Il est fascinant de penser que nous sommes peut-être au point de transition d’un paradigme scientifique à un autre. Tout comme la cosmologie ptolémaïque a cédé la place à la révolution copernicienne, la cosmologie du Big Bang est peut-être sur le point de céder la place à une cosmologie basée sur la gravité et la matière noire. Ce serait un bouleversement de même importance. La théorie du Big Bang nous a donné un univers avec un point de départ et une histoire singulière, alors que la nouvelle cosmologie pourrait impliquer un retour à l’infini - un cosmos sans début ni fin, recyclant éternellement la matière et l’énergie alors que les galaxies et les structures galactiques fusionnent, persistent, exploser, ou s’évaporer, et se disperser, pour fusionner à nouveau ailleurs.

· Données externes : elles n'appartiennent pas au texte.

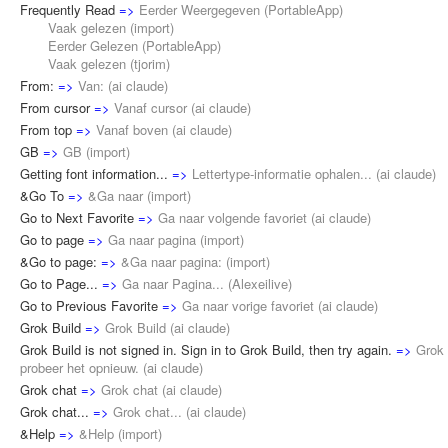
Frequently Read
=>
Eerder Weergegeven
(
PortableApp
)
Vaak gelezen (
import
)
Eerder Gelezen (
PortableApp
)
Vaak gelezen (
tjorim
)
From:
=>
Van:
(
ai claude
)
From cursor
=>
Vanaf cursor
(
ai claude
)
From top
=>
Vanaf boven
(
ai claude
)
GB
=>
GB
(
import
)
Getting font information...
=>
Lettertype-informatie ophalen...
(
ai claude
)
&Go To
=>
&Ga naar
(
import
)
Go to Next Favorite
=>
Ga naar volgende favoriet
(
ai claude
)
Go to page
=>
Ga naar pagina
(
import
)
&Go to page:
=>
&Ga naar pagina:
(
import
)
Go to Page...
=>
Ga naar Pagina...
(
Alexeilive
)
Go to Previous Favorite
=>
Ga naar vorige favoriet
(
ai claude
)
Grok Build
=>
Grok Build
(
ai claude
)
Grok Build is not signed in. Sign in to Grok Build, then try again.
=>
Grok 
probeer het opnieuw.
(
ai claude
)
Grok chat
=>
Grok chat
(
ai claude
)
Grok chat...
=>
Grok chat...
(
ai claude
)
&Help
=>
&Help
(
import
)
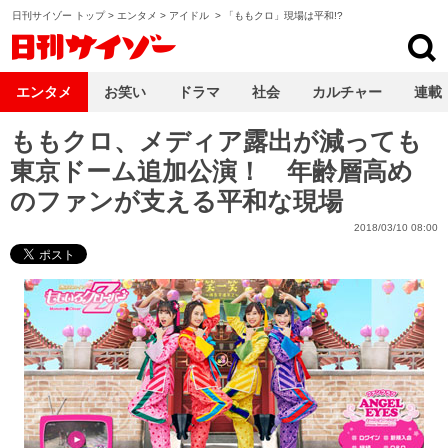
日刊サイゾー トップ
>
エンタメ
>
アイドル
>
「ももクロ」現場は平和!?
日刊サイゾー
エンタメ
お笑い
ドラマ
社会
カルチャー
連載
ももクロ、メディア露出が減っても
東京ドーム追加公演！ 年齢層高め
のファンが支える平和な現場
2018/03/10 08:00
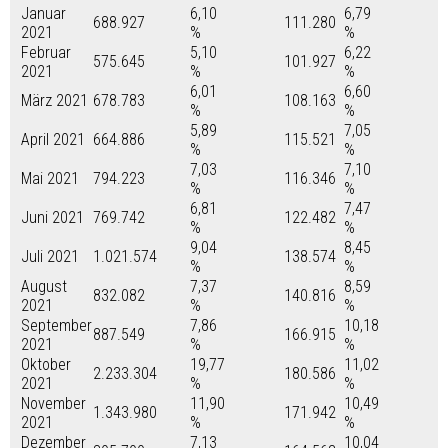
Januar
6,10
6,79
688.927
111.280
2021
%
%
Februar
5,10
6,22
575.645
101.927
2021
%
%
6,01
6,60
März 2021
678.783
108.163
%
%
5,89
7,05
April 2021
664.886
115.521
%
%
7,03
7,10
Mai 2021
794.223
116.346
%
%
6,81
7,47
Juni 2021
769.742
122.482
%
%
9,04
8,45
Juli 2021
1.021.574
138.574
%
%
August
7,37
8,59
832.082
140.816
2021
%
%
September
7,86
10,18
887.549
166.915
2021
%
%
Oktober
19,77
11,02
2.233.304
180.586
2021
%
%
November
11,90
10,49
1.343.980
171.942
2021
%
%
Dezember
7,13
10,04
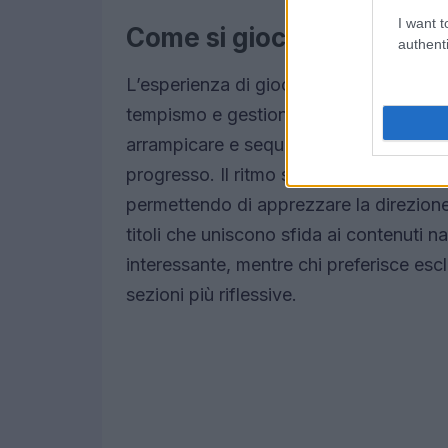
I want t
Come si gioca: meccanich
authenti
L’esperienza di gioco combina
platfo
tempismo e gestione delle risorse. Le m
arrampicare e sequenze stealth occasion
progresso. Il ritmo spesso alterna momen
permettendo di apprezzare la direzione a
titoli che uniscono sfida ai contenuti na
interessante, mentre chi preferisce es
sezioni più riflessive.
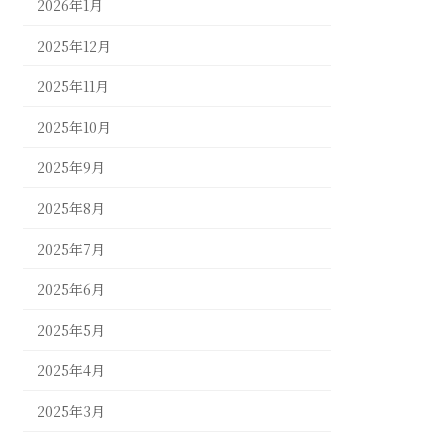
2026年1月
2025年12月
2025年11月
2025年10月
2025年9月
2025年8月
2025年7月
2025年6月
2025年5月
2025年4月
2025年3月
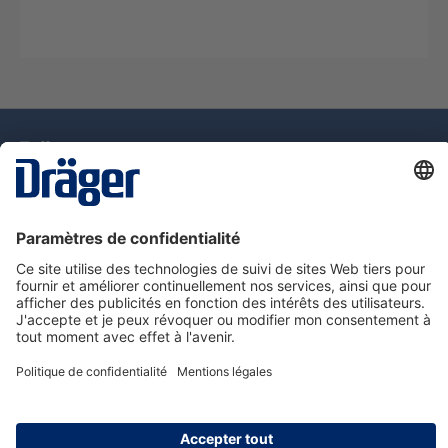
La technologie
pour la vie
Assistance téléphonique
A propos de Dräger
Information
© Dräger Suisse SA, 2025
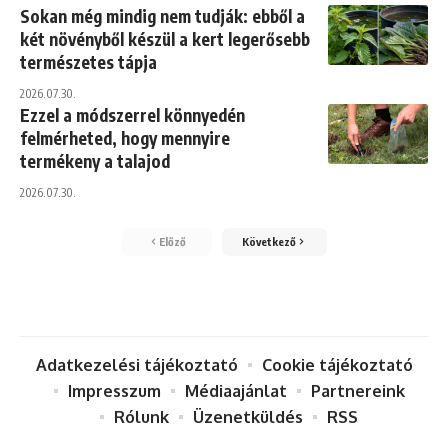
Sokan még mindig nem tudják: ebből a
két növényből készül a kert legerősebb
természetes tápja
2026.07.30.
Ezzel a módszerrel könnyedén
felmérheted, hogy mennyire
termékeny a talajod
2026.07.30.
Előző
Következő
Adatkezelési tájékoztató
Cookie tájékoztató
Impresszum
Médiaajánlat
Partnereink
Rólunk
Üzenetküldés
RSS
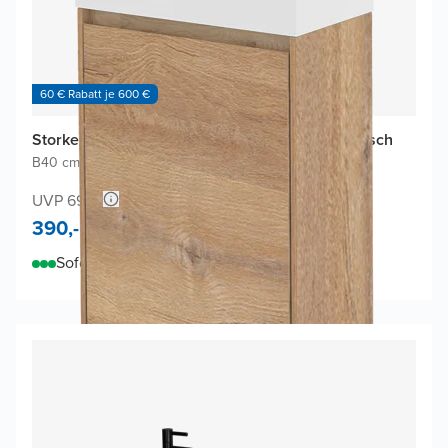
60 € Rabatt je 600 €
Storke Edge Gäste-WC Möbel mit Fada Waschtisch
B40 cm x T22 cm
|
Eiche Rau
|
Matte Solid Surface
UVP 695,-
390,-
Sofort lieferbar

Le Big Bang est une cosmologie standard depuis si longtemps qu’il a acquis l’apparence d’un fait établi. Mais la science continue d’avancer, découvrant de nouveaux faits et révisant ses théories à la lumière de ces découvertes. Comme le Titanic, qui était étiqueté « insubmersible », le Big Bang a peut-être heurté un iceberg noir supermassif. Nous attendons les développements ultérieurs avec intérêt.